Interactive Python/boto3 script for rotating/rebooting EC2 instances in an ECS cluster.
ecsroll uses a combination of AWS EC2 & ECS functionality to execute one of two actions:
- 'replace': rotate an ECS cluster to all-new EC2 instances
- 'reboot': reboot the EC2 instances making up an ECS cluster
The basic mechanism:
- Adds an extra 'overflow' instance to the target ECS cluster, using EC2 ASG.
- Uses ECS container instance draining to cycle instances out of the cluster and EC2 APIs to perform necessary instance changes/maintenance.
- Returns the ASG to its original size, after applying scale-in protection to necessary instances.
YMMV, but if you combine this with Amazon Linux, which installs available patches at boot time, then it's a straightforward way to update your EC2 instances without downtime.
Recently I've started using needs-restarting, which reduced the steps required for the 'replace' action and would also allow the 'reboot' steps in this script to be simplified.
The script is currently quite interactive (presents a y/n for each instance is works on) by default, but has CLI flags for a more unattended experience.
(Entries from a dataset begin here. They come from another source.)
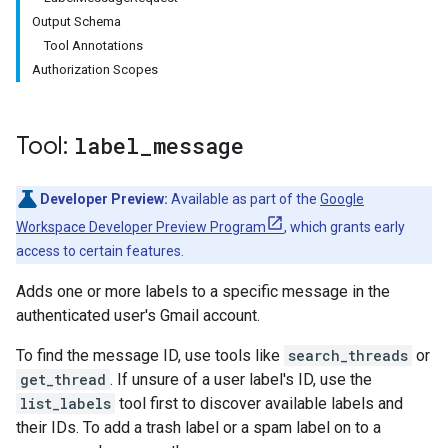
Output Schema
Tool Annotations
Authorization Scopes
Tool:
label
_
message
Developer Preview:
Available as part of the
Google
Workspace Developer Preview Program
, which grants early
access to certain features.
Adds one or more labels to a specific message in the
authenticated user's Gmail account.
To find the message ID, use tools like
search_threads
or
get_thread
. If unsure of a user label's ID, use the
list_labels
tool first to discover available labels and
their IDs. To add a trash label or a spam label on to a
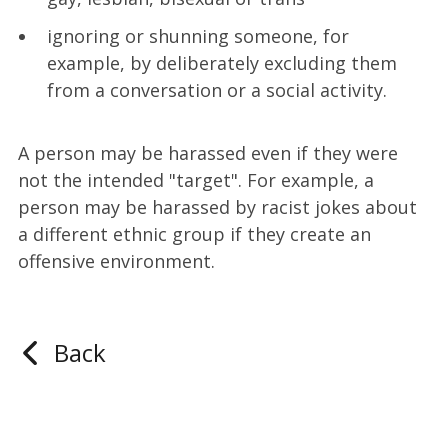
ignoring or shunning someone, for
example, by deliberately excluding them
from a conversation or a social activity.
A person may be harassed even if they were
not the intended "target". For example, a
person may be harassed by racist jokes about
a different ethnic group if they create an
offensive environment.
Back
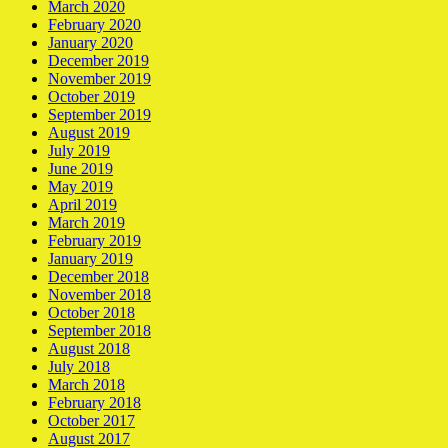
March 2020
February 2020
January 2020
December 2019
November 2019
October 2019
September 2019
August 2019
July 2019
June 2019
May 2019
April 2019
March 2019
February 2019
January 2019
December 2018
November 2018
October 2018
September 2018
August 2018
July 2018
March 2018
February 2018
October 2017
August 2017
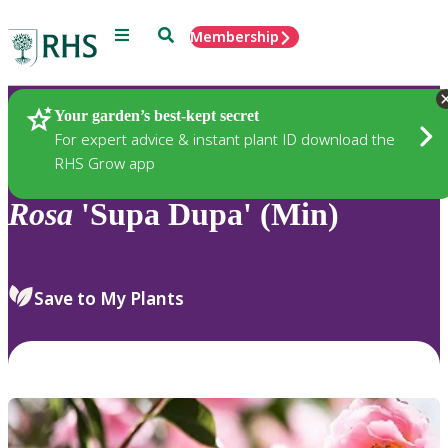
Menu
Search
Membership
Home
Plants
Your garden’s best-kept secret
For expert advice & instant plant ID download the
RHS Grow app
Rosa
'Supa Dupa' (Min)
Save to My Plants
See the usage below.
python ecsroll.py replace --cluster test-ecs-cluster -w 10 # Replace instances in `test-ecs-cluster`, use 10s as the base action timer (to have a slightly quicker feedback loop, but potentially more prompts)
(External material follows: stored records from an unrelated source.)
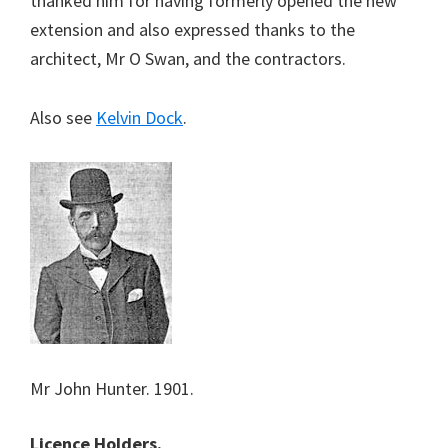
thanked him for having formerly opened the new
extension and also expressed thanks to the
architect, Mr O Swan, and the contractors.
Also see
Kelvin Dock
.
Mr John Hunter. 1901.
Licence Holders.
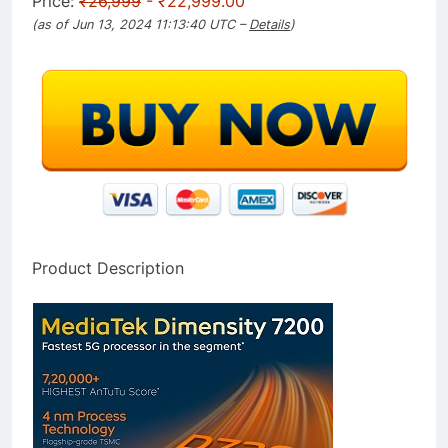
Price:
₹26,999
- ₹22,999.00
(as of Jun 13, 2024 11:13:40 UTC –
Details
)
Product Description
python ecsroll.py reboot --cluster test-ecs-cluster -r env -y # Reboot cluster `test-ecs-cluster`, use AWS credentials from Environment variables and automatically respond yes to any prompts
$ python ecsroll.py -h
usage: ecsroll [-h] [--cluster [CLUSTER]] [--profile [PROFILE]]
[--wait [WAIT]] [--provider [{profile,env}]] [--yes]
[action]
AWS ECS Maintenance Script
positional arguments:
action Action to take (default: 'replace')
optional arguments:
-h, --help show this help message and exit
--cluster [CLUSTER], -c [CLUSTER]
Name of ECS cluster to maintain (default: 'test-ecs-cluster')
--profile [PROFILE], -p [PROFILE]
Name of AWS profile to target (default: 'default')
--wait [WAIT], -w [WAIT]
Base for timer to wait between actions (default: '30')
--provider [{profile,env}], -r [{profile,env}]
AWS credential provider method to use (default:
'profile', choose from ['profile','env'])
--yes, -y Answers 'yes' to all prompts